Pendidikan Yang Tepat Untuk Anak
Selamat pagi, mas-mbak, bapak-ibu, opa-oma dan Saudara-saudaraku yang baik. Puji syukur dan terima kasih kepada Allah yang menuntun kita melewati malam dengan istirahat yang baik. Bahan refleksi harian: 1 Raja-Raja 5:5-6
Lalu Adonia, anak Hagit, meninggikan diri dengan berkata: “Aku ini mau menjadi raja.” Ia melengkapi dirinya dengan kereta-kereta dan orang-orang berkuda serta lima puluh orang yang berlari di depannya. (6) Selama hidup Adonia ayahnya belum pernah menegor dia dengan ucapan: “Mengapa engkau berbuat begitu?” Iapun sangat elok perawakannya dan dia adalah anak pertama sesudah Absalom
1 Raja-Raja 5:5-6
Saudaraku, ambisi itu baik. Tanda adanya keinginan yang kuat. Gigih. Sedangkan ambisius berbeda. Keinginan untuk menjadi sesuatu lalu menabrak rambu-rambu aturan. Seorang yang ambisius demi mencapai sesuatu, tanpa sungkan- sungkan menghalalkan segala cara. Lebih buruk lagi ambisius dalam meraih jabatan. Main kayu bisa ditempuh. Fitnah bisa dihalalkan. Berbohong dianggap hal biasa.
Masa tua Daud harus melihat bahwa sikap demikian dipraktekkan anaknya sendiri. Salah satu anaknya bernama Adonai. Secara fisik tampan. Secara lahiriah menawan. Tapi, berbicara kepribadian dan sikapnya tidak seelok perawakannya. Di balik daya tarik penampilan lahiriahnya, tersimpan sifat ambisius berbahaya. Ia haus kekuasaan.
Apa bentuknya? Bayangkan, ayahnya, Daud masih raja yang sah dan belum mati. Tapi, dengan lantang menyatakan, “aku ini mau menjadi raja”, sambil menghimpun kekuatan pasukan. Suatu tindakan tiada beretika. Tidak menghormati perasaan ayah sendiri, yang masih berkuasa.
Raja adalah orang nomor satu di sebuah kerajaan. Semua kekuasaan berpusat pada diri raja. Sekaligus fasilitas selaku raja tentu berbeda dengan posisi lain, apalagi rakyat jelata. Tidak heran Adonai terpincut ingin menjadi raja. Maka Adonai melakukan tindakan yang sekarang biasa disebut kudeta. Merebut kekuasaan dari orang yang sedang menjabat. Laksana tindakan militer terhadap Aung San Suu Kyi di Burma.
Raja Daud mengalami pengalaman pahit itu.

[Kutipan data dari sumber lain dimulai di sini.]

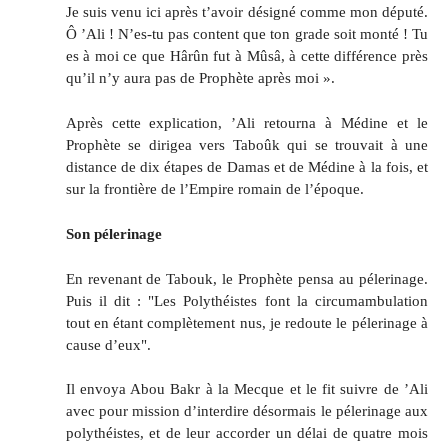
Je suis venu ici après t’avoir désigné comme mon député.
Ô ’Ali ! N’es-tu pas content que ton grade soit monté ! Tu
es à moi ce que Hârûn fut à Mûsâ, à cette différence près
qu’il n’y aura pas de Prophète après moi ».
Après cette explication, ’Ali retourna à Médine et le
Prophète se dirigea vers Taboûk qui se trouvait à une
distance de dix étapes de Damas et de Médine à la fois, et
sur la frontière de l’Empire romain de l’époque.
Son pélerinage
En revenant de Tabouk, le Prophète pensa au pélerinage.
Puis il dit : "Les Polythéistes font la circumambulation
tout en étant complètement nus, je redoute le pélerinage à
cause d’eux".
Il envoya Abou Bakr à la Mecque et le fit suivre de ’Ali
avec pour mission d’interdire désormais le pélerinage aux
polythéistes, et de leur accorder un délai de quatre mois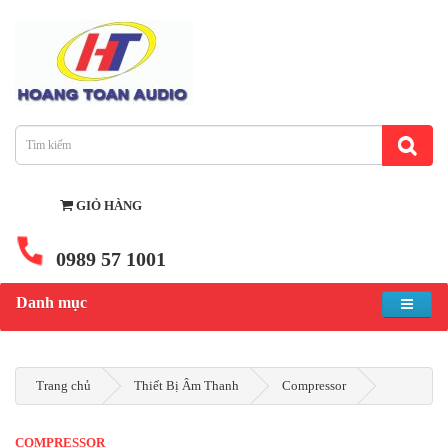
GIỎ HÀNG
0989 57 1001
Danh mục
Trang chủ
Thiết Bị Âm Thanh
Compressor
COMPRESSOR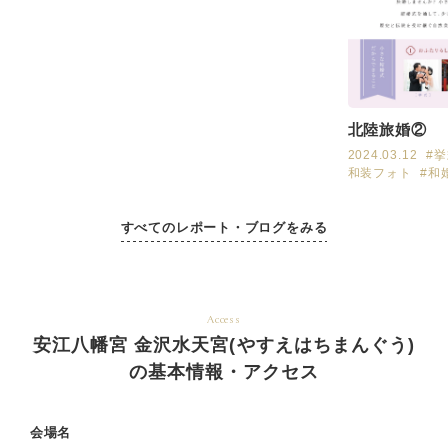
北陸旅婚②
2024.03.12
#
和装フォト
#和
すべてのレポート・ブログをみる
Access
安江八幡宮 金沢水天宮(やすえはちまんぐう)
の基本情報・アクセス
会場名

Anak-anaknya lantaran haus kekuasaan saling bermusuhan. Raja Daud sudah sepuh. Badannya sudah kehilangan kemampuan terbaiknya. Ternyata, raja Daud malah menonton anak-anaknya saling cakar-cakaran. Masa tua bukan masa menikmati masa tenang dan bahagia dengan anak-anak yang saling hidup rukun.
Anak-anaknya malah membuat rusak masa senja kehidupan ayahnya sendiri. Tubuh raja Daud yang rapuh menjadi momen untuk mengincar jabatan yang di mata mereka sebentar lagi ditinggalkan raja Daud. Sementara itu, Daud masih resmi sebagai raja dan masih hidup! Sungguh Adonai sosok yang ambisius. Semata-mata demi menempati jabatan raja, segala cara ditempuh.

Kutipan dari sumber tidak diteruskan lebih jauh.